- _WHAT IS BEING ASKED_
Among the entries below, only the lines from the one with "mid-morning and early" through the one with "The Insight Partnership" are to be retyped, exactly and without pictures.

- _RECORDS TO PROCESS_
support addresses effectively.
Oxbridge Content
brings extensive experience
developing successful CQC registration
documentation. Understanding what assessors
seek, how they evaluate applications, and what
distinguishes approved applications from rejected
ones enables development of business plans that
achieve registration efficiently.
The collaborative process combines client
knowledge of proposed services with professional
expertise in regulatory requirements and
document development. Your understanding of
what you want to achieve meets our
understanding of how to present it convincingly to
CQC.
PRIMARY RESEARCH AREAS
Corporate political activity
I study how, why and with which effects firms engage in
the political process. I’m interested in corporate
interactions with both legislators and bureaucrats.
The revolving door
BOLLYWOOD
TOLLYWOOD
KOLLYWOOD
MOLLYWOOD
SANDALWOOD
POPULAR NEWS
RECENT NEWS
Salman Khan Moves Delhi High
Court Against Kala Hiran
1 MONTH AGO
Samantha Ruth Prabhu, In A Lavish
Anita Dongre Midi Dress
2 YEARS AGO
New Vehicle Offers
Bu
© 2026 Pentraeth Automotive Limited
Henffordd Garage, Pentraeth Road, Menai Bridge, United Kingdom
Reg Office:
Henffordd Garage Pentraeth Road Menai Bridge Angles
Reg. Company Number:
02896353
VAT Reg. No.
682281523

---

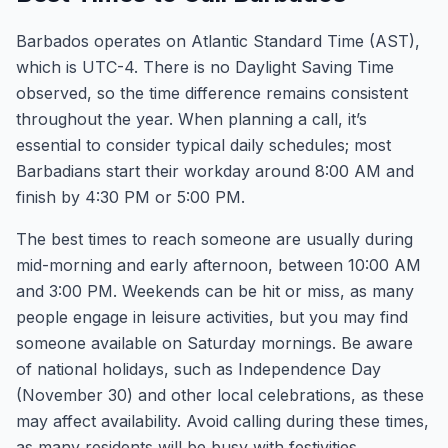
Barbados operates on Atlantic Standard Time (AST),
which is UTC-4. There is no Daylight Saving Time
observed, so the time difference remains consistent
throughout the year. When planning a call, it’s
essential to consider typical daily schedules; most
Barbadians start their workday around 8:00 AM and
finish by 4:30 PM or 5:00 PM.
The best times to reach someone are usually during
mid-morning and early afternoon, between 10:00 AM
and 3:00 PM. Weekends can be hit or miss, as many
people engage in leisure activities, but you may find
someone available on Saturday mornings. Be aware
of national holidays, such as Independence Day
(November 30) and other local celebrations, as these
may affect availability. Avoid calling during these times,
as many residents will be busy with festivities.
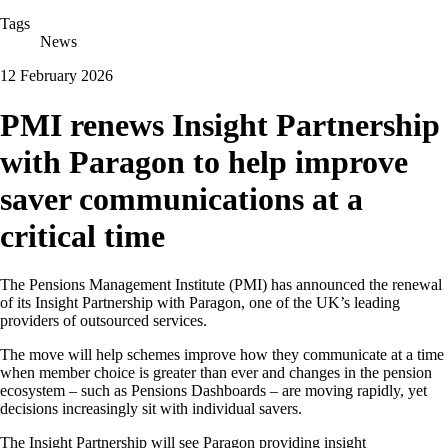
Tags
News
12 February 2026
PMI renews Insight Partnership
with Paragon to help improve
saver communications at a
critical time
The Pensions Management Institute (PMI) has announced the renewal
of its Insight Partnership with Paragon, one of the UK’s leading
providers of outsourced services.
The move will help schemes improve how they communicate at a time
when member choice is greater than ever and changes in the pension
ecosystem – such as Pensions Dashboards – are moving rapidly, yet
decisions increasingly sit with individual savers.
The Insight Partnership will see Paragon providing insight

- _REPLY_
mid-morning and early afternoon, between 10:00 AM
and 3:00 PM. Weekends can be hit or miss, as many
people engage in leisure activities, but you may find
someone available on Saturday mornings. Be aware
of national holidays, such as Independence Day
(November 30) and other local celebrations, as these
may affect availability. Avoid calling during these times,
as many residents will be busy with festivities.
Tags
News
12 February 2026
PMI renews Insight Partnership
with Paragon to help improve
saver communications at a
critical time
The Pensions Management Institute (PMI) has announced the renewal
of its Insight Partnership with Paragon, one of the UK’s leading
providers of outsourced services.
The move will help schemes improve how they communicate at a time
when member choice is greater than ever and changes in the pension
ecosystem – such as Pensions Dashboards – are moving rapidly, yet
decisions increasingly sit with individual savers.
The Insight Partnership will see Paragon providing insight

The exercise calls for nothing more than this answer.